Did I mention I can predict the future? In the year 2020 the number of people using each OS for desktop and server purposes will go something like this:
Windows, 70%
OS X, 20%
Misc BSD, almost none
Solarix, almost none
Ulteo, almost none
Redhat, almost none
Gentoo, almost none
Kubuntu/Ubunto, almost none
Mandriva, almost none
Debain, almost none
Knoppix, almost none
Slackware, almost none
Yellog Dog, almost none
Fedora, almost none
Other (misc. alternative), almost none
Of course I may be wrong – one day these fools might actually start thinking and we might see something like this instead:
Standard Linux, 55%
Windows, 30%
OS X, 10%
Misc BSD, almost none
Solarix, almost none
Other (misc. alternative), almost none
I guess that’s one of the “5 freedoms” though – everyone is free to turn it into a fragmented mess…. ๐
How do you propose this “Standard Linux” come about?

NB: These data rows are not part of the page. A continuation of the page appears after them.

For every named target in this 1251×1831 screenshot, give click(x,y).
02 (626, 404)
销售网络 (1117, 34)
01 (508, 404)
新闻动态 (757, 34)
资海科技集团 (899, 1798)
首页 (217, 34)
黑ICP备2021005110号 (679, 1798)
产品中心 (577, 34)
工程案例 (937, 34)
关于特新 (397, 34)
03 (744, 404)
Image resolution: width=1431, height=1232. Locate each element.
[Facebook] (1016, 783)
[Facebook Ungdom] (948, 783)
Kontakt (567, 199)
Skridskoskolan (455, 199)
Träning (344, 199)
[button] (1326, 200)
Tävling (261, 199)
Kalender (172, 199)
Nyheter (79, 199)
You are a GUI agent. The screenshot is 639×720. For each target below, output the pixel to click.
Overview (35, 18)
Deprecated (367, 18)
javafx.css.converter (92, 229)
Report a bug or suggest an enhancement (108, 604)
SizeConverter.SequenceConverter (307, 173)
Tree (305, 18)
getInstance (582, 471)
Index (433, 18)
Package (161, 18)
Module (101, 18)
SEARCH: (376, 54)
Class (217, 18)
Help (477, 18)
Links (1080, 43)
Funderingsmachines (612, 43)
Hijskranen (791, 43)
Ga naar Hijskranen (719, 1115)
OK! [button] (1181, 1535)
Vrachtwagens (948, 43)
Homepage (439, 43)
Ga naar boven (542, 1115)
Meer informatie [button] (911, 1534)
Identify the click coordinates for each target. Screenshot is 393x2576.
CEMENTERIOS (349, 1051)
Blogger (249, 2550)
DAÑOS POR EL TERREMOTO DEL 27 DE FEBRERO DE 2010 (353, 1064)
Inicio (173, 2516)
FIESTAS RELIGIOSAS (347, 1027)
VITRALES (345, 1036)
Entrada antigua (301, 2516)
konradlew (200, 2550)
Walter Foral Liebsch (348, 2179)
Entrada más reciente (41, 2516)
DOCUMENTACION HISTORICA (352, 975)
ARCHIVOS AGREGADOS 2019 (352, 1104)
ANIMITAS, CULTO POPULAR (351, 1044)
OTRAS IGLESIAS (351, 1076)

I should mention that by 2020, the number of users on Indian and Chinese Linux-based OSes will probably outnumber those who can afford OSX or whatever OS Apple is releasing (if any, since it is a business, not a science/tool) at that time.
“Kubuntu has also turned into the ‘de-facto’ standard KDE distribution.”
From where do you guys have this information? Your imagination? Please don’t post such nonsense if you cannot verify it.
PS: Brendan, it is Solaris, not Solarix. Ad I doubt that RedHat will loose its quite significant market share in the server and corporate desktop market anytime soon. They are an established company, even more than Mac that lost quite a lot of its business customers during the last years.
Is software installation. Based on this interview and others, it sounds like Gael wants to (FINALLY) make a Linux distro with Windows-like installation procedure so that anyone can pick it up and use it without having to understand what makes Linux different. I wouldn’t underestimate this man. You must remember that he took plain old Red Hat and made it into a much more consumer-friendly OS, and in fact Mandrake was the very first distro to do so successfully (seeing as Corel ended up leaving the marketplace for quite a few years before Xandros was released based on their code).